BMW is also thinking big in the electric car

If Tesla is to become the Apple of the electrified car and Volkswagen the Samsung, what will BMW’s lot be? The Bavarian manufacturer may not have been entitled, like its two competitors, to a favorable comparison with the manufacturers of smartphones by the chief analyst of UBS. It nonetheless drastically raised its objectives in terms of electrification of its ranges, Wednesday, on the sidelines of the detailed publication of its annual results.

Sales of electrified models – hybrid and 100% electric – will represent “at least” 50% of global deliveries by 2030, against 25 to 30% previously targeted, announces the Munich group. The latter also intends to sell some 10 million fully electric cars over the next ten years, while he was aiming to sell 4 million so far.

Mini will turn its back on combustion engines

BMW was focusing on the hybrid as a priority, but this new program corrects the situation and gives pride of place to 100% electric models. Three are currently marketed – the i3, the Mini SE and the iX3 -, but “a dozen” will arrive on the roads by 2023, warns the manufacturer. Among them, the i4 sedan, which will be marketed three months earlier than expected, the 5 Series or the new Mini Countryman.

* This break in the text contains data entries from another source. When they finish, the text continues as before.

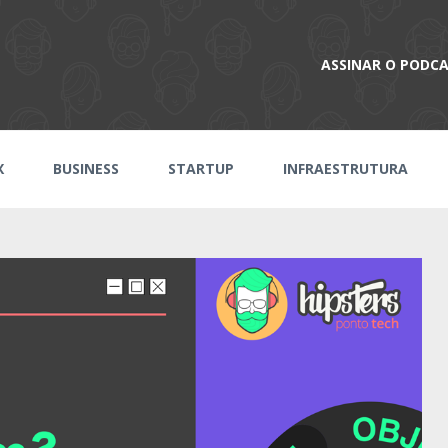
ASSINAR O PODC
X
BUSINESS
STARTUP
INFRAESTRUTURA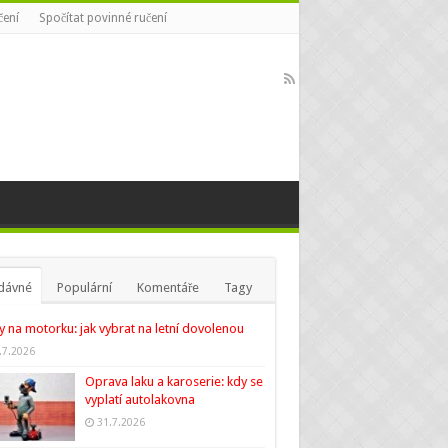
čení
Spočítat povinné ručení
dávné
Populární
Komentáře
Tagy
y na motorku: jak vybrat na letní dovolenou
.7.2026
Oprava laku a karoserie: kdy se
vyplatí autolakovna
31.7.2026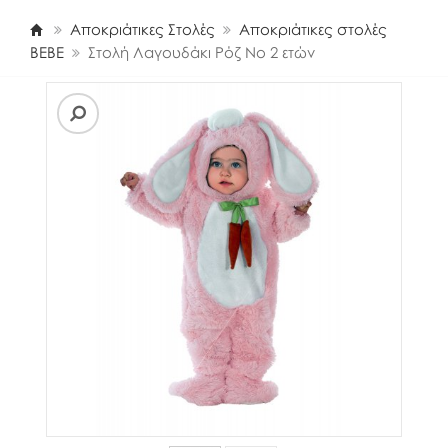
Αποκριάτικες Στολές
Αποκριάτικες στολές
BEBE
Στολή Λαγουδάκι Ρόζ Νο 2 ετών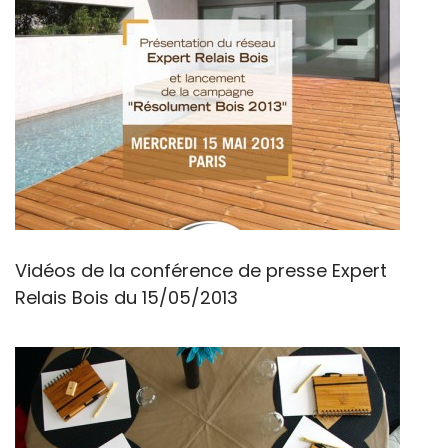
Vidéos de la conférence de presse Expert
Relais Bois du 15/05/2013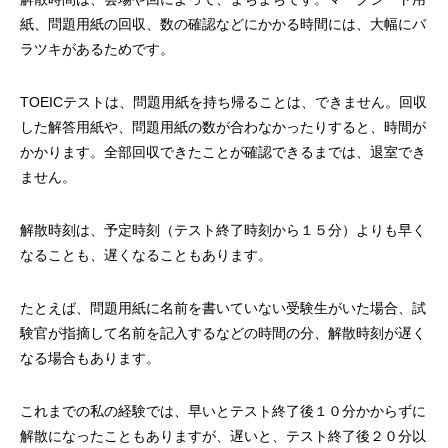
紙、問題用紙の回収、数の確認などにかかる時間には、大幅にバ
ラツキがあるためです。
TOEICテストは、問題用紙を持ち帰ることは、できません。回収
した解答用紙や、問題用紙の数が合わなかったりすると、時間が
かかります。全部回収できたことが確認できるまでは、退室でき
ません。
解散時刻は、予定時刻（テスト終了時刻から１５分）よりも早く
なることも、遅くなることもあります。
たとえば、問題用紙に名前を書いていない受験生がいた場合、試
験官が指摘して名前を記入するなどの時間の分、解散時刻が遅く
なる場合もあります。
これまでの私の経験では、早いとテスト終了後１０分かからずに
解散になったこともありますが、遅いと、テスト終了後２０分以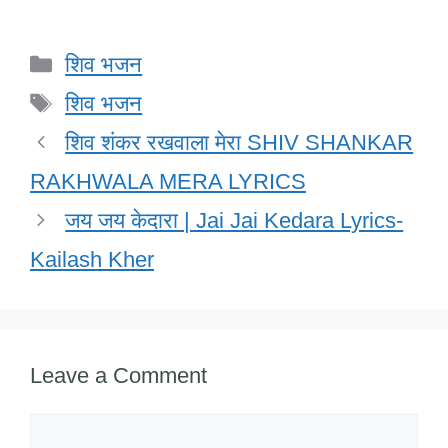
a
wi
n
h
m
a
h
c
tt
k
at
ail
h
ar
Categories
शिव भजन
e
er
e
s
o
e
Tags
b
dI
A
o
शिव भजन
o
n
p
M
शिव शंकर रखवाला मेरा SHIV SHANKAR
o
p
ail
RAKHWALA MERA LYRICS
k
जय जय केदारा | Jai Jai Kedara Lyrics-
Kailash Kher
Leave a Comment
Comment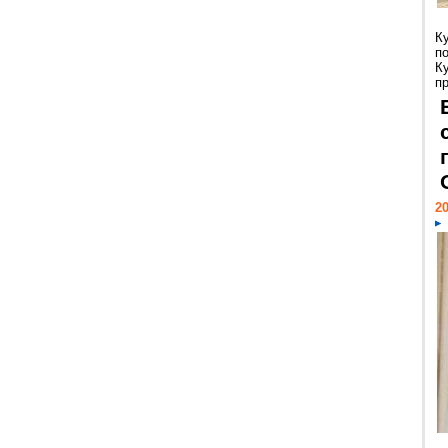
К
п
К
пр
20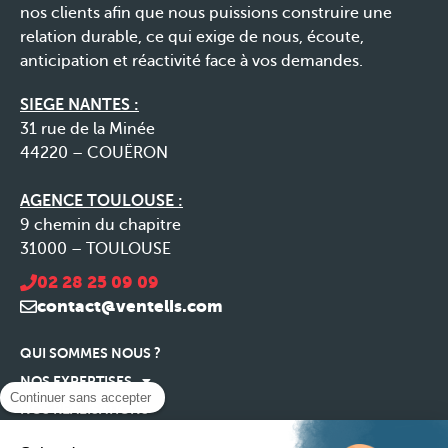
nos clients afin que nous puissions construire une
relation durable, ce qui exige de nous, écoute,
anticipation et réactivité face à vos demandes.
SIEGE NANTES :
31 rue de la Minée
44220 – COUËRON
AGENCE TOULOUSE :
9 chemin du chapitre
31000 – TOULOUSE
02 28 25 09 09
contact@ventelis.com
QUI SOMMES NOUS ?
NOS EXPERTISES
Continuer sans accepter
NOS RÉALISATIONS
NOS ACTUALITÉS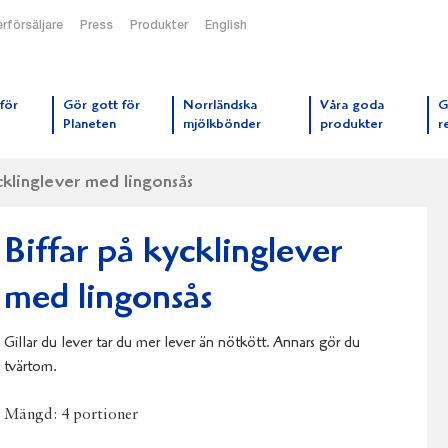
rförsäljare
Press
Produkter
English
orrmejerier startsida
för
Gör gott för
Norrländska
Våra goda
G
Planeten
mjölkbönder
produkter
r
ycklinglever med lingonsås
Biffar på kycklinglever
med lingonsås
Gillar du lever tar du mer lever än nötkött. Annars gör du
tvärtom.
Mängd:
4 portioner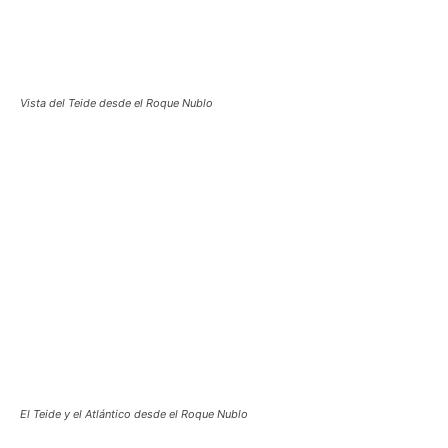
Vista del Teide desde el Roque Nublo
El Teide y el Atlántico desde el Roque Nublo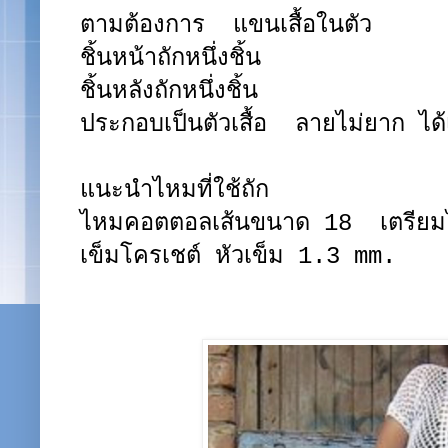
ตามต้องการ แขนเสื้อในตัว
ชิ้นหน้าถักหนึ่งชิ้น
ชิ้นหลังถักหนึ่งชิ้น
ประกอบเป็นตัวเสื้อ ลายไม่ยาก ได้
แนะนำไหมที่ใช้ถัก
ไหมคอตตอลเส้นขนาด 18 เตรียม
เข็มโครเชต์ หัวเข็ม 1.3 mm.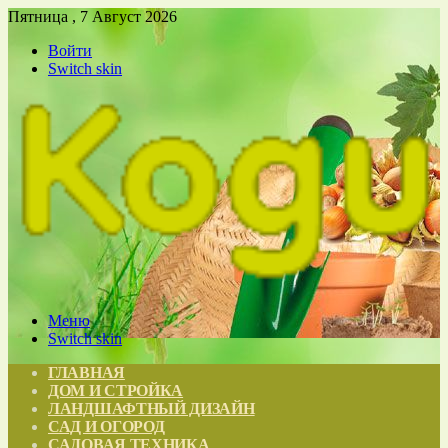
Пятница , 7 Август 2026
Войти
Switch skin
Меню
Switch skin
ГЛАВНАЯ
ДОМ И СТРОЙКА
ЛАНДШАФТНЫЙ ДИЗАЙН
САД И ОГОРОД
САДОВАЯ ТЕХНИКА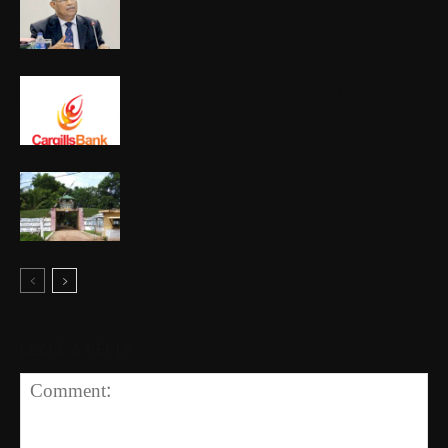
ධුරයට උසස් කෙරේ
කාර්ගිල්ස් බැංකුව වැඩිම පිරිවැටුමක් වාර්ථා
කරයි
මීගමුව පල්ලන්සේන බන්ධනාගාරයේ දැඩි
නොසන්සුන්තාවක්, පාලනය කිරීමට කඳුළු
ගෑස්
LEAVE A REPLY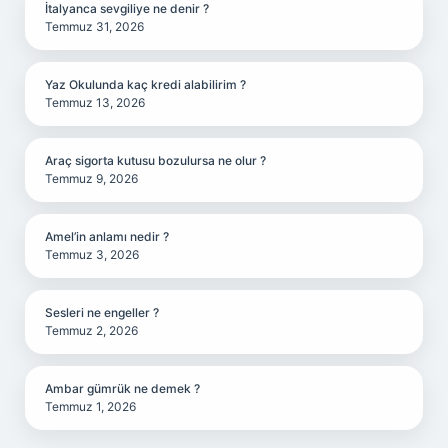
İtalyanca sevgiliye ne denir ?
Temmuz 31, 2026
Yaz Okulunda kaç kredi alabilirim ?
Temmuz 13, 2026
Araç sigorta kutusu bozulursa ne olur ?
Temmuz 9, 2026
Amel’in anlamı nedir ?
Temmuz 3, 2026
Sesleri ne engeller ?
Temmuz 2, 2026
Ambar gümrük ne demek ?
Temmuz 1, 2026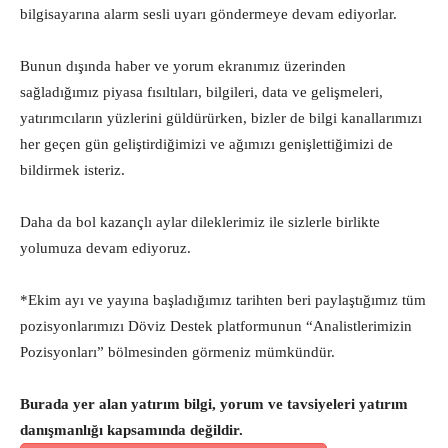
bilgisayarına alarm sesli uyarı göndermeye devam ediyorlar.
Bunun dışında haber ve yorum ekranımız üzerinden
sağladığımız piyasa fısıltıları, bilgileri, data ve gelişmeleri,
yatırımcıların yüzlerini güldürürken, bizler de bilgi kanallarımızı
her geçen gün geliştirdiğimizi ve ağımızı genişlettiğimizi de
bildirmek isteriz.
Daha da bol kazançlı aylar dileklerimiz ile sizlerle birlikte
yolumuza devam ediyoruz.
*Ekim ayı ve yayına başladığımız tarihten beri paylaştığımız tüm
pozisyonlarımızı Döviz Destek platformunun “Analistlerimizin
Pozisyonları” bölmesinden görmeniz mümkündür.
Burada yer alan yatırım bilgi, yorum ve tavsiyeleri yatırım
danışmanlığı kapsamında değildir.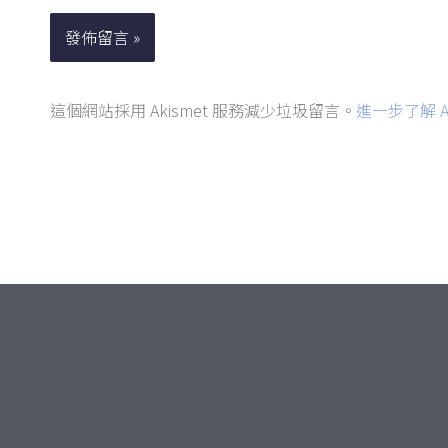
件
地
址
這個網站採用 Akismet 服務減少垃圾留言。
進一步了解 A
*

BMW’s “so British” brand will also completely turn its back on combustion engines within ten years, a commitment comparable to that of Volvo or Jaguar, which wants to become 100% electric by 2025. “Conscientiously, we are adopting a global approach for our all-electric offer, rather than staying in a niche, ”comments the boss, Oliver Zipse, quoted in the press release.

Solid growth expected this year

Like the owner of Mini and Rolls-Royce, traditional manufacturers have been competing for announcements since the start of the year. The most spectacular undoubtedly returns to the enemy brother Volkswagen, which this week unveiled a whole battery of measures to become the first seller of electric cars on the planet “at the latest in 2025”, argued his boss, Herbert Diess.

BMW has also weathered the pandemic better than expected. The group, which had recorded its first quarterly loss in more than ten years in the second quarter due to the collapse of new registrations, rebounded in the second half, driven in particular by the Chinese market. The German expects solid growth in its deliveries in 2021 and aims for an operating margin between 6 and 8%, against 2.7% last year.